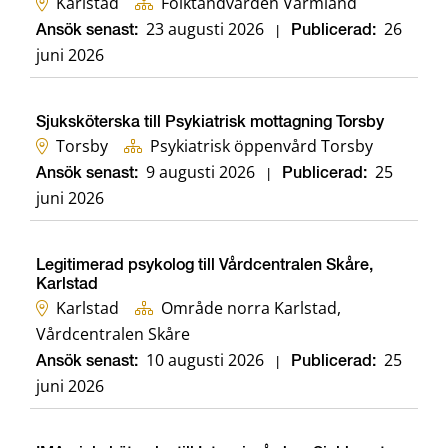
Karlstad
Folktandvården Värmland
23 augusti 2026
26
Ansök senast:
|
Publicerad:
juni 2026
Sjuksköterska till Psykiatrisk mottagning Torsby
Torsby
Psykiatrisk öppenvård Torsby
9 augusti 2026
25
Ansök senast:
|
Publicerad:
juni 2026
Legitimerad psykolog till Vårdcentralen Skåre,
Karlstad
Karlstad
Område norra Karlstad,
Vårdcentralen Skåre
10 augusti 2026
25
Ansök senast:
|
Publicerad:
juni 2026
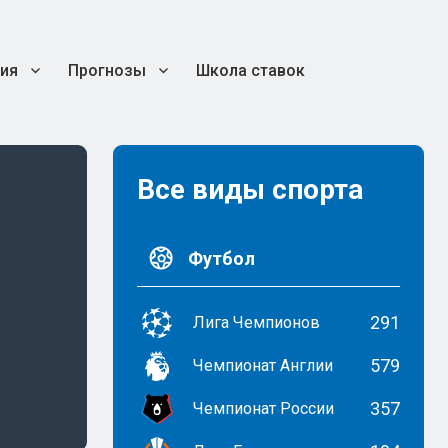
ия
Прогнозы
Школа ставок
Все виды спорта
Футбол
291
Лига Чемпионов
579
Чемпионат Англии
357
Чемпионат России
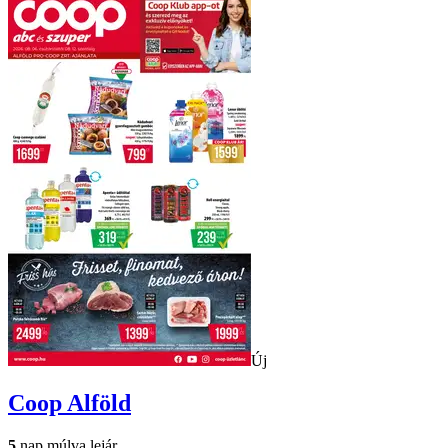
Új
Coop
Alföld
5
nap múlva lejár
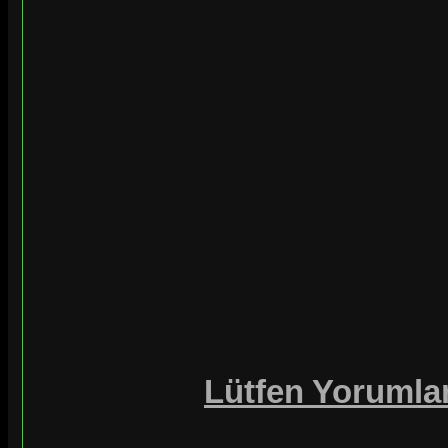
Lütfen Yorumlar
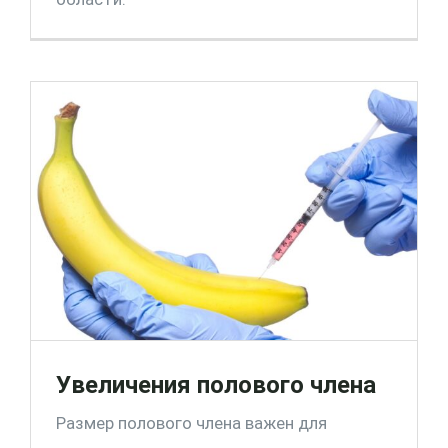
Увеличения полового члена
Размер полового члена важен для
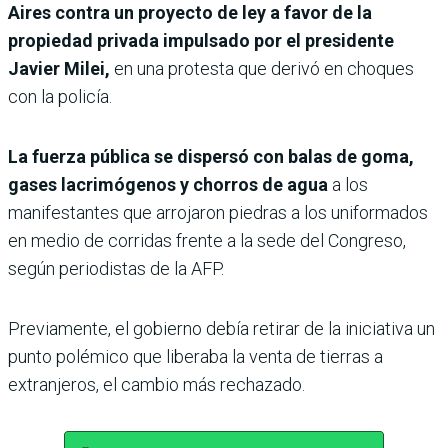
Aires contra un proyecto de ley a favor de la
propiedad privada impulsado por el presidente
Javier Milei,
en una protesta que derivó en choques
con la policía.
La fuerza pública se dispersó con balas de goma,
gases lacrimógenos y chorros de agua
a los
manifestantes que arrojaron piedras a los uniformados
en medio de corridas frente a la sede del Congreso,
según periodistas de la AFP.
Previamente, el gobierno debía retirar de la iniciativa un
punto polémico que liberaba la venta de tierras a
extranjeros, el cambio más rechazado.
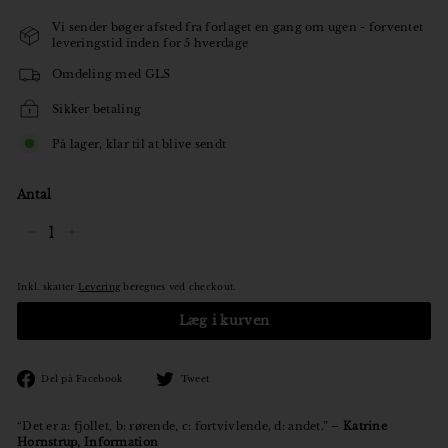
Vi sender bøger afsted fra forlaget en gang om ugen - forventet
leveringstid inden for 5 hverdage
Omdeling med GLS
Sikker betaling
På lager, klar til at blive sendt
Antal
−
+
Inkl. skatter
Levering
beregnes ved checkout.
Læg i kurven
Den
Tweet
Del på Facebook
Tweet
på
på
Facebook
Twitter
“Det er a: fjollet, b: rørende, c: fortvivlende, d: andet.” –
Katrine
Hornstrup, Information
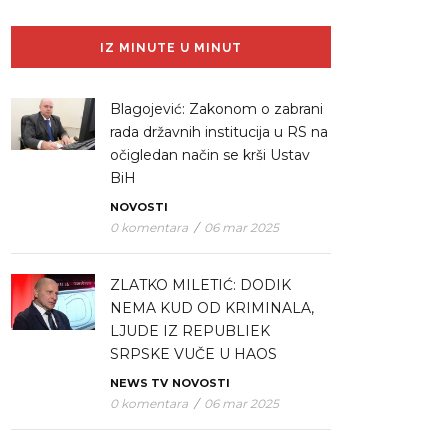
IZ MINUTE U MINUT
Blagojević: Zakonom o zabrani
rada državnih institucija u RS na
očigledan način se krši Ustav
BiH
NOVOSTI
0 komentara
/
06 mar 2025
ZLATKO MILETIĆ: DODIK
NEMA KUD OD KRIMINALA,
LJUDE IZ REPUBLIEK
SRPSKE VUČE U HAOS
NEWS TV
NOVOSTI
0 komentara
/
06 mar 2025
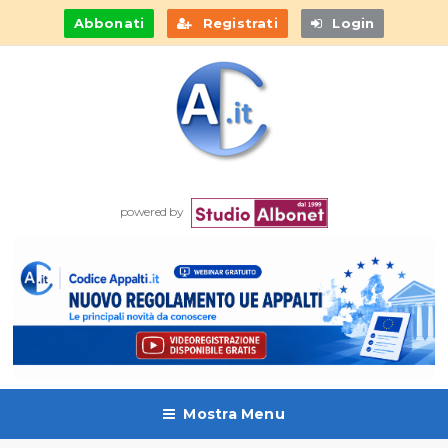
Abbonati
Registrati
Login
powered by
Mostra Menu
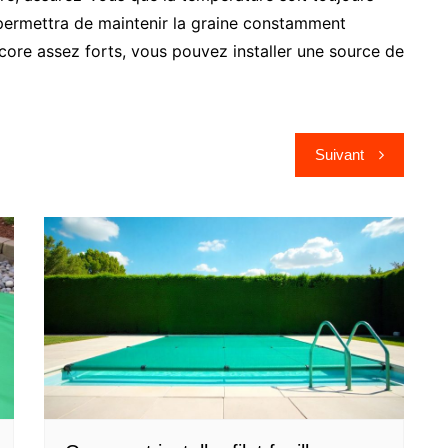
permettra de maintenir la graine constamment
ncore assez forts, vous pouvez installer une source de
Suivant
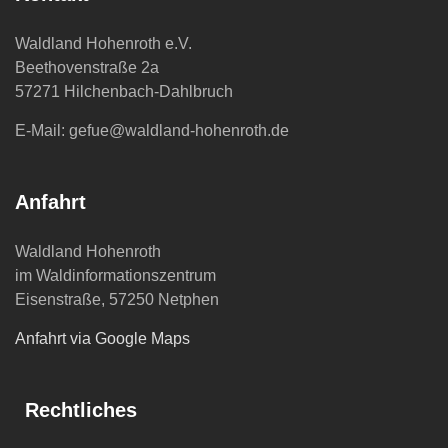
Waldland Hohenroth e.V.
Beethovenstraße 2a
57271 Hilchenbach-Dahlbruch
E-Mail: gefue@waldland-hohenroth.de
Anfahrt
Waldland Hohenroth
im Waldinformationszentrum
Eisenstraße, 57250 Netphen
Anfahrt via Google Maps
Rechtliches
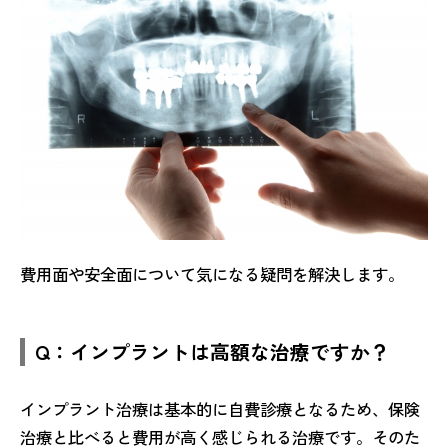
費用面や安全面について気になる疑問を解決します。
Q：インプラントは高額な治療ですか？
インプラント治療は基本的に自費診療となるため、保険
治療と比べると費用が高く感じられる治療です。そのた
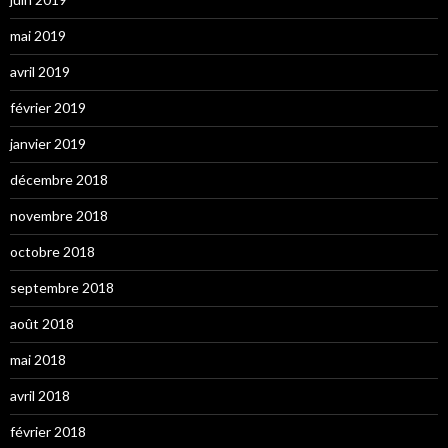
mai 2019
avril 2019
février 2019
janvier 2019
décembre 2018
novembre 2018
octobre 2018
septembre 2018
août 2018
mai 2018
avril 2018
février 2018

___

**TASK TO CARRY OUT**
Instructions for the copy: start at the first entry, stop after the line containing "Увеличения полового члена", keep every line exact, and drop the pictures.

**EXERCISE ANSWER**
Karlstad
Folktandvården Värmland
23 augusti 2026
26
Ansök senast:
|
Publicerad:
juni 2026
Sjuksköterska till Psykiatrisk mottagning Torsby
Torsby
Psykiatrisk öppenvård Torsby
9 augusti 2026
25
Ansök senast:
|
Publicerad:
juni 2026
Legitimerad psykolog till Vårdcentralen Skåre,
Karlstad
Karlstad
Område norra Karlstad,
Vårdcentralen Skåre
10 augusti 2026
25
Ansök senast:
|
Publicerad:
juni 2026
ия
Прогнозы
Школа ставок
Все виды спорта
Футбол
291
Лига Чемпионов
579
Чемпионат Англии
357
Чемпионат России
Új
Coop
Alföld
5
nap múlva lejár
Lütfen Yorumlar
Увеличения полового члена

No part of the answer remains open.